O zaman dergi konusunda seni yalnız bırakanlardan mı bahsediyoruz? Yoldaş olmamasından kasıt ne?

Yani aslında daha çok bunu kastediyorum. Ben bu noktada cebindeki son kuruşu o dergiyi çıkarmak için yatıran ve tüm mesaisini o dergi için harcamak isteyen kişilerin tarafındayım. Herkesin bana ısrarla söylediği “merkez dergilerde kolayca bir yere gelmeyi tercih etmek” yerine ben kendim yeni baştan filizlenecek, sonu belli olmayan, kendini ispata muhtaç bir yapı kurdum. Ama biliyor musun Fatih abi, bence hayatta bir insanın “bir yerlere gelmesi”nden ve bilinirliğinin artmasından öte daha önemli şeyler var. Sonucu ne olursa olsun, kurduğum hayal, bana bir yerlere gelmekten daha kıymetli geldi ama insanların bunu idrak etmesi zor olabiliyor.

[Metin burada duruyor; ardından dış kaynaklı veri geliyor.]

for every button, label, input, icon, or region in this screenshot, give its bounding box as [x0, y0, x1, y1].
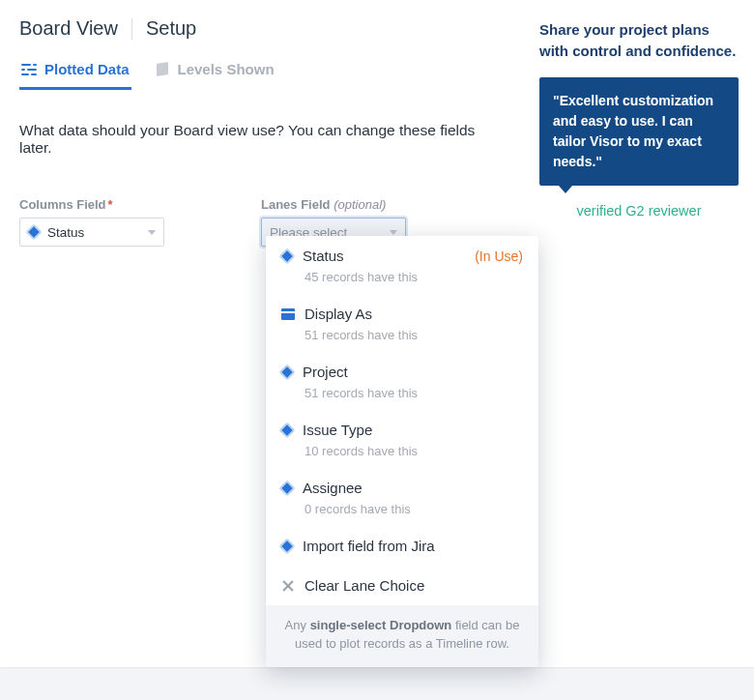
dropdown-option-display-as[interactable]: Display As 51 records have this [266, 294, 538, 352]
columns-field-label: Columns Field [19, 197, 106, 212]
option-subtext: 51 records have this [304, 328, 523, 342]
breadcrumb-view: Board View [19, 17, 118, 40]
breadcrumb-separator [131, 18, 132, 40]
diamond-icon [279, 364, 296, 380]
diamond-icon [279, 538, 296, 554]
diamond-icon [279, 248, 296, 264]
card-icon [281, 308, 295, 320]
tab-plotted-data[interactable]: Plotted Data [19, 57, 131, 90]
required-indicator: * [108, 197, 113, 212]
diamond-icon [26, 224, 43, 241]
dropdown-action-clear[interactable]: Clear Lane Choice [266, 566, 538, 605]
lanes-field-label: Lanes Field [261, 197, 331, 212]
breadcrumb: Board View Setup [19, 17, 508, 40]
close-icon [281, 579, 295, 593]
option-subtext: 45 records have this [304, 270, 523, 284]
chevron-down-icon [390, 230, 397, 235]
chevron-down-icon [148, 230, 156, 235]
option-name: Issue Type [303, 422, 372, 438]
dropdown-option-issue-type[interactable]: Issue Type 10 records have this [266, 410, 538, 468]
diamond-icon [279, 422, 296, 438]
breadcrumb-page: Setup [146, 17, 196, 40]
option-tag-in-use: (In Use) [475, 248, 523, 264]
option-subtext: 10 records have this [304, 444, 523, 458]
columns-field-group: Columns Field* Status [19, 197, 164, 247]
sidebar-headline: Share your project plans with control an… [539, 19, 739, 62]
tab-levels-shown[interactable]: Levels Shown [153, 57, 276, 90]
action-label: Clear Lane Choice [304, 577, 424, 594]
option-name: Display As [304, 306, 372, 322]
setup-prompt: What data should your Board view use? Yo… [19, 122, 508, 157]
layers-icon [155, 63, 170, 76]
tab-label: Plotted Data [44, 61, 130, 77]
dropdown-option-project[interactable]: Project 51 records have this [266, 352, 538, 410]
testimonial-attribution[interactable]: verified G2 reviewer [539, 203, 739, 219]
setup-tabs: Plotted Data Levels Shown [19, 57, 508, 91]
option-name: Project [303, 364, 348, 380]
sidebar: Share your project plans with control an… [528, 0, 754, 667]
testimonial-quote: "Excellent customization and easy to use… [539, 77, 739, 186]
option-subtext: 0 records have this [304, 502, 523, 516]
columns-field-value: Status [47, 225, 84, 240]
action-label: Import field from Jira [303, 538, 435, 554]
option-subtext: 51 records have this [304, 386, 523, 400]
lanes-dropdown: Status (In Use) 45 records have this Dis… [266, 236, 538, 667]
option-name: Status [303, 248, 344, 264]
dropdown-footer: Any single-select Dropdown field can be … [266, 605, 538, 667]
sliders-icon [21, 63, 37, 76]
lanes-field-optional: (optional) [334, 197, 386, 212]
diamond-icon [279, 480, 296, 496]
columns-field-select[interactable]: Status [19, 218, 164, 247]
option-name: Assignee [303, 480, 362, 496]
tab-label: Levels Shown [178, 61, 275, 77]
dropdown-option-assignee[interactable]: Assignee 0 records have this [266, 468, 538, 526]
dropdown-option-status[interactable]: Status (In Use) 45 records have this [266, 236, 538, 294]
dropdown-action-import[interactable]: Import field from Jira [266, 526, 538, 566]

Henüz bir yayın kurulunuz yok Şeyma. Yazılara karar vermek zor olmuyor mu?

Yayın kurulu konusunda atılımlarda bulunmak istiyorum. Çok değer verdiğim, bana gerçekten çok destek olan bir hocama da bu teklifi sunmak istiyordum. Uzun süredir rahatsız olduğu için onunla istişare edememiştim. Halk edebiyatı alanında önemli bir isim olan ve benim için çok kıymetli olan hocam Nurettin Albayrak yakın zamanda Hakk’a yürüdü. Bu manevî baba, manevî abi hükmündeki değerli insan aramızdan ayrıldığı için çok üzgünüm.

Allah rahmet eylesin… Yanılmıyorsam ilk abonemiz diye kendisiyle ilgili bir anıdan da bahsetmiştin derginin internet sitesinde.

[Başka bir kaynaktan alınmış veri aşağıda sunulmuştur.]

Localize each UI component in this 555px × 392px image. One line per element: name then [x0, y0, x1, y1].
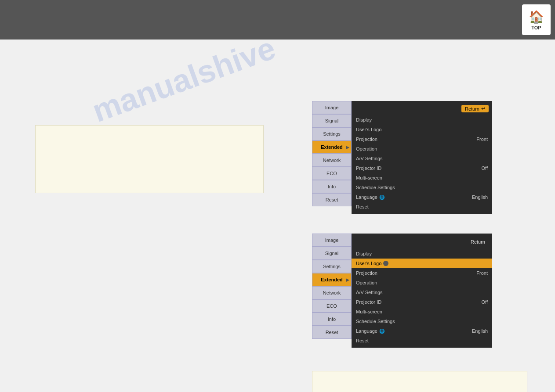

Evet, sitede böyle kısa bir yazı eklemiştik. Hoca her tavrıyla kendini belli eden bir insan. Yani insanlar böyle davranmaz. Beleşe mi diye sorarlar, ücret söyleyince kaçar giderler ve daha bir sürü şey. Ya da sen hediye etmek istesen dahi, kimse bu dergi nasıl dönüyor diye düşünmez. O ise ilk aboneniz benim diyerek cebinden fazladan para çıkarmıştı. Para hiçbir şey, ama bu tavır çok yüreklendirici bir öğrenci için.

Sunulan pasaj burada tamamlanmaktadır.